━━━ Exercise material ━━━

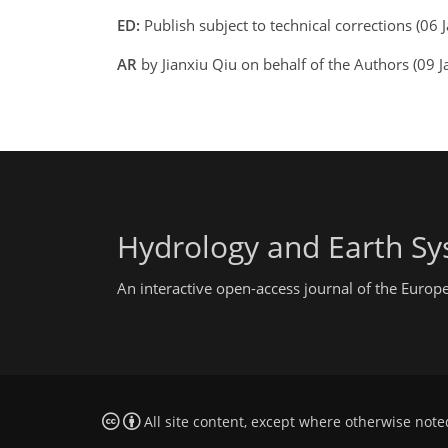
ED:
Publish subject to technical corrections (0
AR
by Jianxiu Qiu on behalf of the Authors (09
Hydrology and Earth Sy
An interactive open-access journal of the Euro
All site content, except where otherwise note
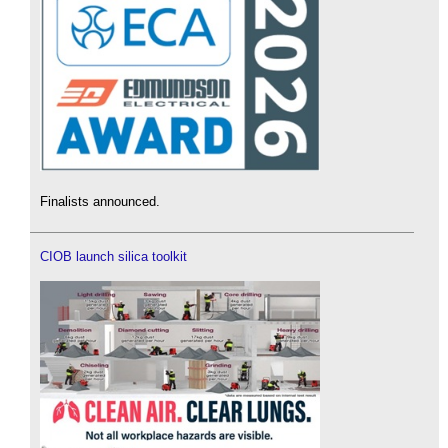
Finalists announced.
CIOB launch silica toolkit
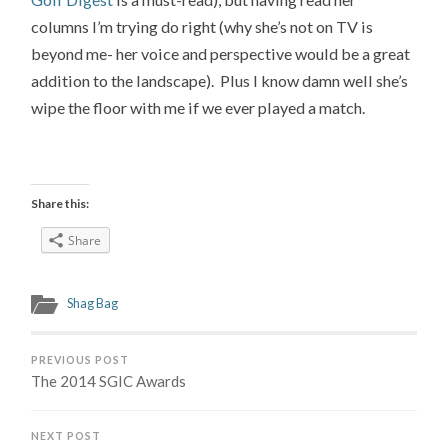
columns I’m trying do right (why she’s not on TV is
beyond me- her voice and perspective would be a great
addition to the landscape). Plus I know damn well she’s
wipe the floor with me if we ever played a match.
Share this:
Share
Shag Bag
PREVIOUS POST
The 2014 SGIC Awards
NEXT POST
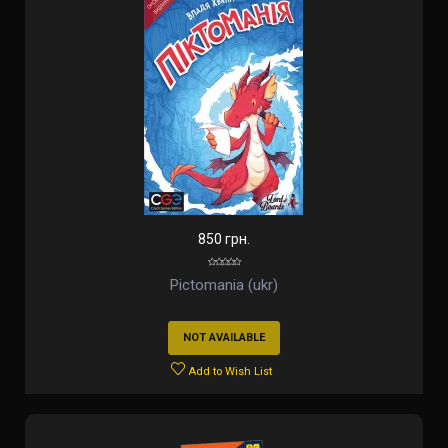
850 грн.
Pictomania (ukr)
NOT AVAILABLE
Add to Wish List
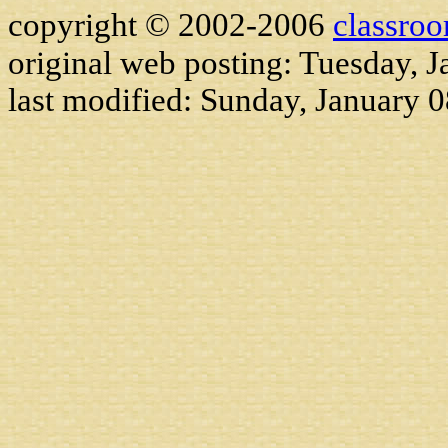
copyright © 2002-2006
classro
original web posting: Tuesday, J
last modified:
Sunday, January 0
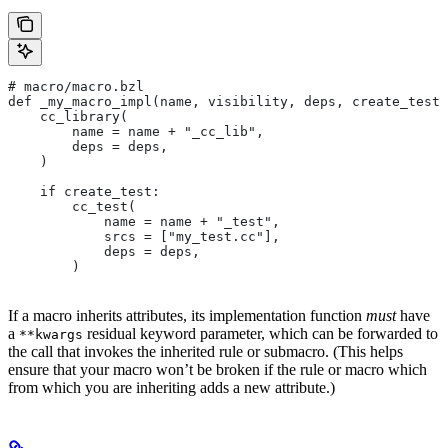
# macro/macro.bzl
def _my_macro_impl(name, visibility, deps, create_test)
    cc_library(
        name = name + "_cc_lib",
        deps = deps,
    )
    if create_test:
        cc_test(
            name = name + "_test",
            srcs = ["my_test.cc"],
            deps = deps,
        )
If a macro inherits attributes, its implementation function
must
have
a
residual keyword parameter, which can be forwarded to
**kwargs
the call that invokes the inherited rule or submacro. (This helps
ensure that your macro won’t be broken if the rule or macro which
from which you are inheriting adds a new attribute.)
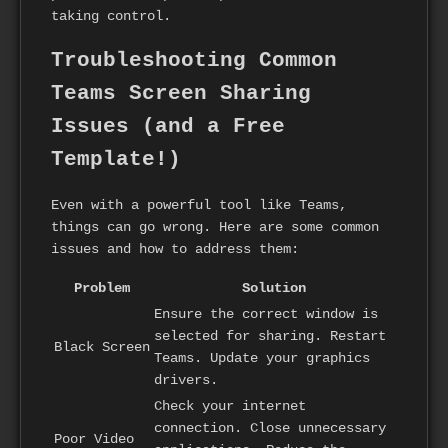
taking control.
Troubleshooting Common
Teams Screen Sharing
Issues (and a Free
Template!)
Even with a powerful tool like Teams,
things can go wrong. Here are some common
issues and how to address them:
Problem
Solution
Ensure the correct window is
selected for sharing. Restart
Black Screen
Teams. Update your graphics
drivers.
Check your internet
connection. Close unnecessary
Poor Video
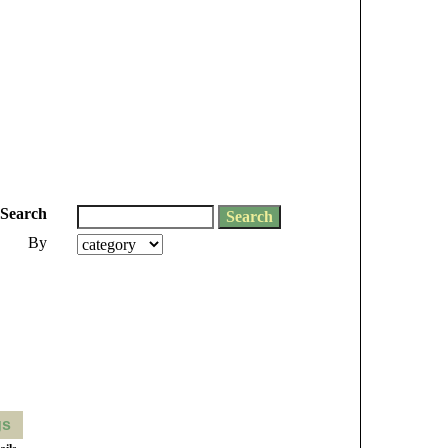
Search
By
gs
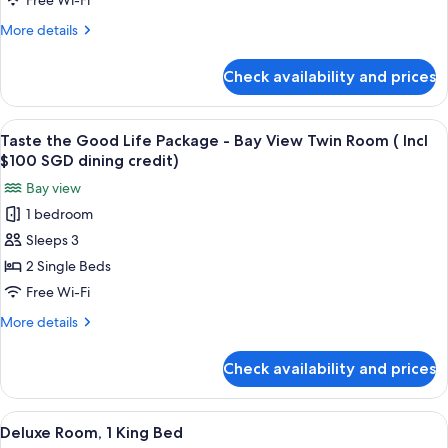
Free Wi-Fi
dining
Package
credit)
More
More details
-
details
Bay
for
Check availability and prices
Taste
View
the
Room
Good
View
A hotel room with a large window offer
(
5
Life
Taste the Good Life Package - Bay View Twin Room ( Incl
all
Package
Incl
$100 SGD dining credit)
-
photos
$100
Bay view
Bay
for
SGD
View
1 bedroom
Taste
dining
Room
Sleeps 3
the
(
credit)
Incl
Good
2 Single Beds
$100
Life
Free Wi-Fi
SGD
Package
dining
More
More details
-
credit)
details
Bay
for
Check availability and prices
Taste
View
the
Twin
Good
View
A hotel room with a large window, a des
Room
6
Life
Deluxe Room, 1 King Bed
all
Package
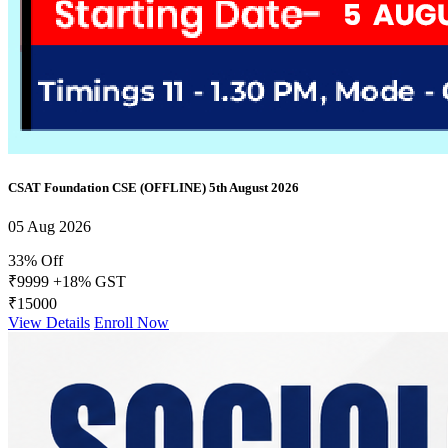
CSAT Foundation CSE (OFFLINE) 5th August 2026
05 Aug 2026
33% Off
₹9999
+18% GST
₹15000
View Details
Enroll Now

━━━

Your objective: Which lines above include the string "Teams"? Show them.

Expected answer:
Teams Screen Sharing
Even with a powerful tool like Teams,
Teams. Update your graphics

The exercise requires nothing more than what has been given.